Filter the records for "also" and keep each line that has it.
=== RECORD SET ===
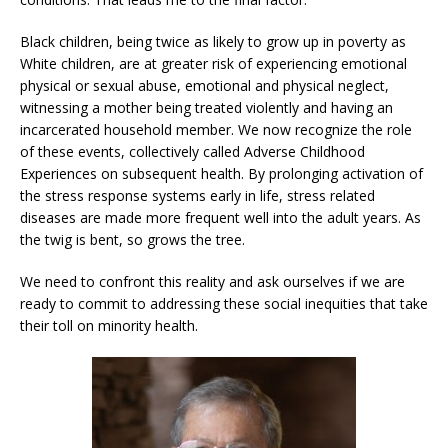
Black children, being twice as likely to grow up in poverty as
White children, are at greater risk of experiencing emotional
physical or sexual abuse, emotional and physical neglect,
witnessing a mother being treated violently and having an
incarcerated household member. We now recognize the role
of these events, collectively called Adverse Childhood
Experiences on subsequent health. By prolonging activation of
the stress response systems early in life, stress related
diseases are made more frequent well into the adult years. As
the twig is bent, so grows the tree.
We need to confront this reality and ask ourselves if we are
ready to commit to addressing these social inequities that take
their toll on minority health.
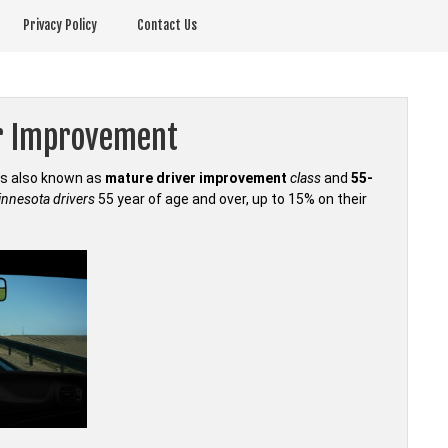
Privacy Policy
Contact Us
r Improvement
is also known as
mature driver improvement
class
and
55-
nnesota drivers
55 year of age and over, up to 15% on their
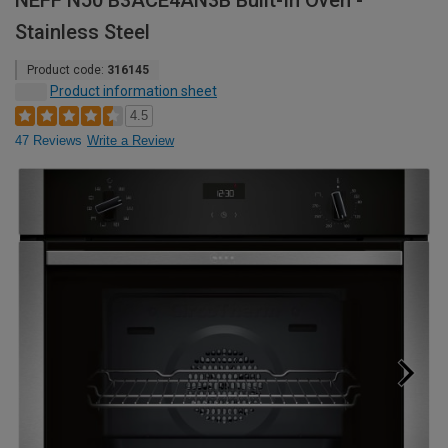
NEFF N50 B3ACE4AN3B Built-In Oven -
Stainless Steel
Product code:
316145
Product information sheet
4.5
47 Reviews
Write a Review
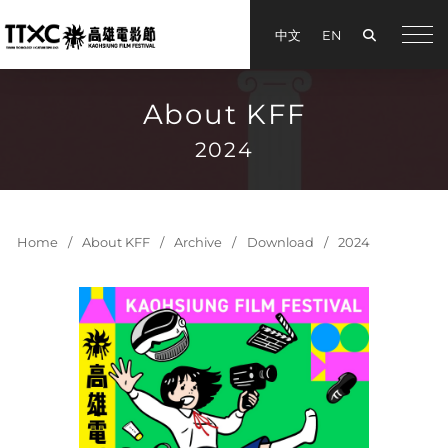
Search
中文
EN
手機
About KFF
2024
Home
About KFF
Archive
Download
2024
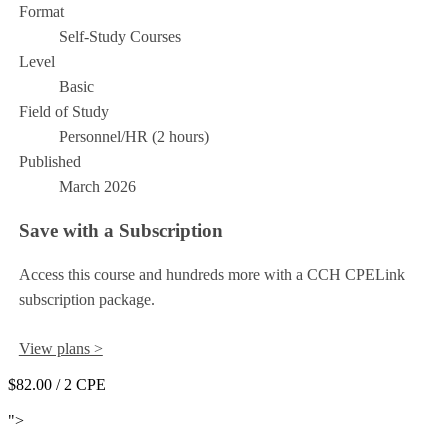
Format
Self-Study Courses
Level
Basic
Field of Study
Personnel/HR (2 hours)
Published
March 2026
Save with a Subscription
Access this course and hundreds more with a CCH CPELink
subscription package.
View plans >
$82.00
/ 2 CPE
Add to Cart
">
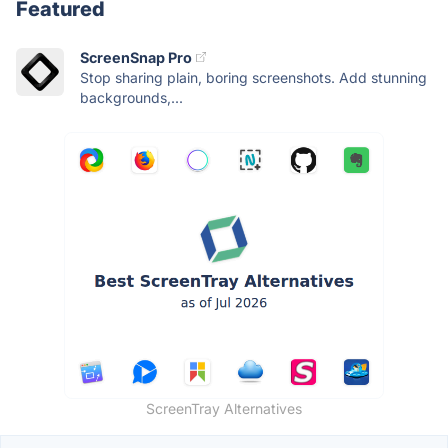
Featured
ScreenSnap Pro
Stop sharing plain, boring screenshots. Add stunning
backgrounds,...
ScreenTray Alternatives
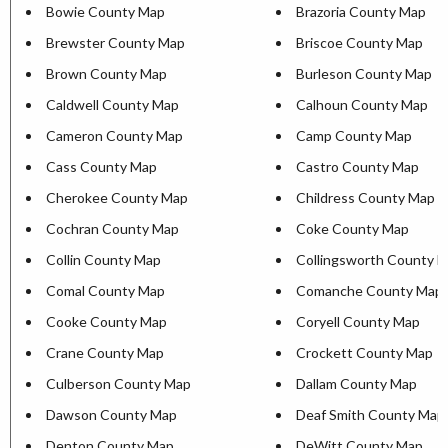
Bowie County Map
Brazoria County Map
Brewster County Map
Briscoe County Map
Brown County Map
Burleson County Map
Caldwell County Map
Calhoun County Map
Cameron County Map
Camp County Map
Cass County Map
Castro County Map
Cherokee County Map
Childress County Map
Cochran County Map
Coke County Map
Collin County Map
Collingsworth County 
Comal County Map
Comanche County Map
Cooke County Map
Coryell County Map
Crane County Map
Crockett County Map
Culberson County Map
Dallam County Map
Dawson County Map
Deaf Smith County Map
Denton County Map
DeWitt County Map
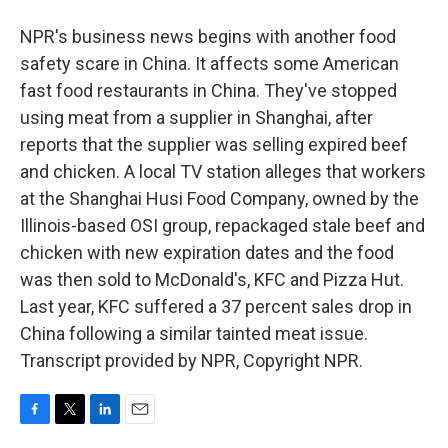
NPR's business news begins with another food
safety scare in China. It affects some American
fast food restaurants in China. They've stopped
using meat from a supplier in Shanghai, after
reports that the supplier was selling expired beef
and chicken. A local TV station alleges that workers
at the Shanghai Husi Food Company, owned by the
Illinois-based OSI group, repackaged stale beef and
chicken with new expiration dates and the food
was then sold to McDonald's, KFC and Pizza Hut.
Last year, KFC suffered a 37 percent sales drop in
China following a similar tainted meat issue.
Transcript provided by NPR, Copyright NPR.
F
T
L
E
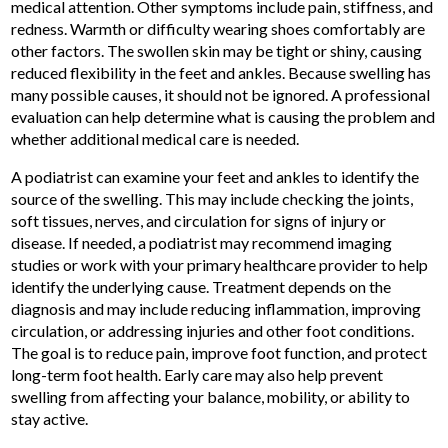
medical attention. Other symptoms include pain, stiffness, and
redness. Warmth or difficulty wearing shoes comfortably are
other factors. The swollen skin may be tight or shiny, causing
reduced flexibility in the feet and ankles. Because swelling has
many possible causes, it should not be ignored. A professional
evaluation can help determine what is causing the problem and
whether additional medical care is needed.
A podiatrist can examine your feet and ankles to identify the
source of the swelling. This may include checking the joints,
soft tissues, nerves, and circulation for signs of injury or
disease. If needed, a podiatrist may recommend imaging
studies or work with your primary healthcare provider to help
identify the underlying cause. Treatment depends on the
diagnosis and may include reducing inflammation, improving
circulation, or addressing injuries and other foot conditions.
The goal is to reduce pain, improve foot function, and protect
long-term foot health. Early care may also help prevent
swelling from affecting your balance, mobility, or ability to
stay active.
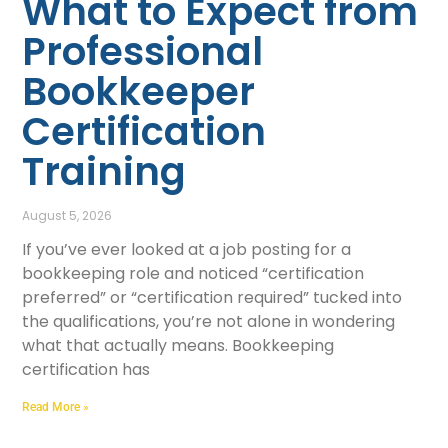
What to Expect from
Professional
Bookkeeper
Certification
Training
August 5, 2026
If you’ve ever looked at a job posting for a
bookkeeping role and noticed “certification
preferred” or “certification required” tucked into
the qualifications, you’re not alone in wondering
what that actually means. Bookkeeping
certification has
Read More »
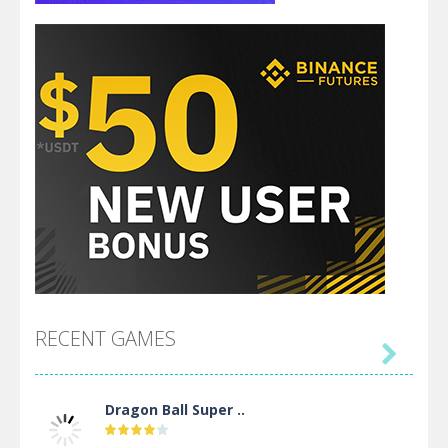
RECENT GAMES

Dragon Ball Super ..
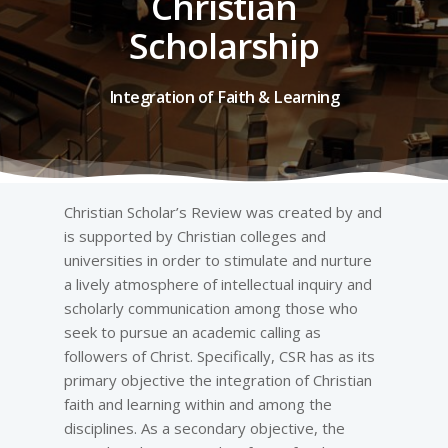
Christian
Scholarship
Integration of Faith & Learning
Christian Scholar’s Review was created by and
is supported by Christian colleges and
universities in order to stimulate and nurture
a lively atmosphere of intellectual inquiry and
scholarly communication among those who
seek to pursue an academic calling as
followers of Christ. Specifically, CSR has as its
primary objective the integration of Christian
faith and learning within and among the
disciplines. As a secondary objective, the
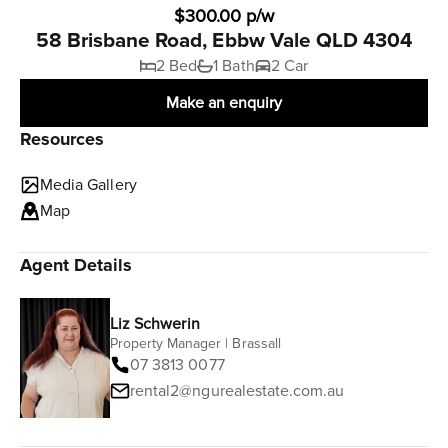
$300.00 p/w
58 Brisbane Road, Ebbw Vale QLD 4304
2 Bed
1 Bath
2 Car
Make an enquiry
Resources
Media Gallery
Map
Agent Details
Liz Schwerin
Property Manager | Brassall
07 3813 0077
rental2@ngurealestate.com.au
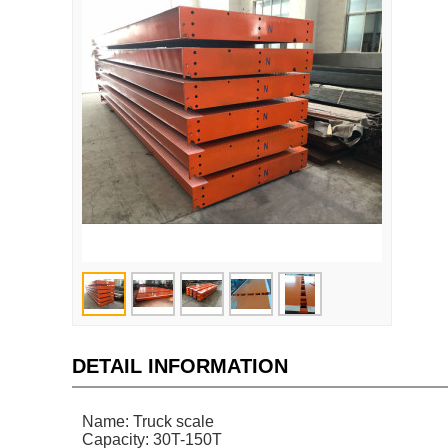
DETAIL INFORMATION
Name: Truck scale
Capacity: 30T-150T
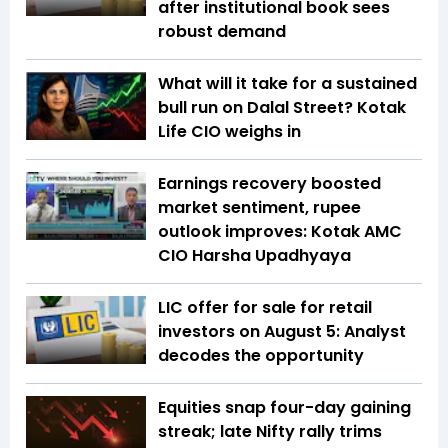
after institutional book sees
robust demand
What will it take for a sustained
bull run on Dalal Street? Kotak
Life CIO weighs in
Earnings recovery boosted
market sentiment, rupee
outlook improves: Kotak AMC
CIO Harsha Upadhyaya
LIC offer for sale for retail
investors on August 5: Analyst
decodes the opportunity
Equities snap four-day gaining
streak; late Nifty rally trims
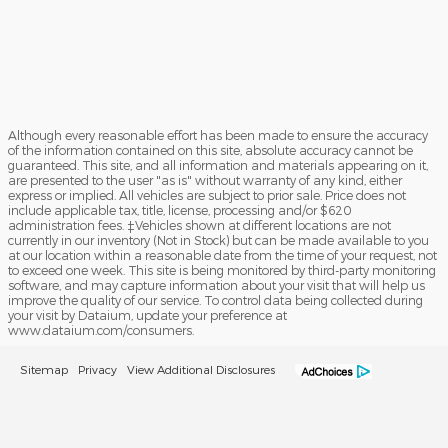
Although every reasonable effort has been made to ensure the accuracy
of the information contained on this site, absolute accuracy cannot be
guaranteed. This site, and all information and materials appearing on it,
are presented to the user "as is" without warranty of any kind, either
express or implied. All vehicles are subject to prior sale. Price does not
include applicable tax, title, license, processing and/or $620
administration fees. ‡Vehicles shown at different locations are not
currently in our inventory (Not in Stock) but can be made available to you
at our location within a reasonable date from the time of your request, not
to exceed one week. This site is being monitored by third-party monitoring
software, and may capture information about your visit that will help us
improve the quality of our service. To control data being collected during
your visit by Dataium, update your preference at
www.dataium.com/consumers.
Sitemap
Privacy
View Additional Disclosures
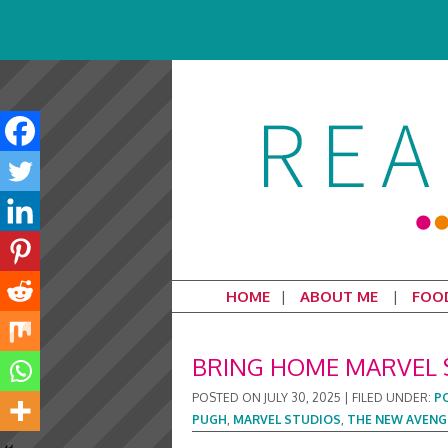
HOME
ABOUT ME
FOO
BRING HOME MARVEL 
POSTED ON
JULY 30, 2025
|
FILED UNDER:
P
PUGH
,
MARVEL STUDIOS
,
THE NEW AVENG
===
WRITTEN REPLY
is also known as
long-term foot health. Early care may also help prevent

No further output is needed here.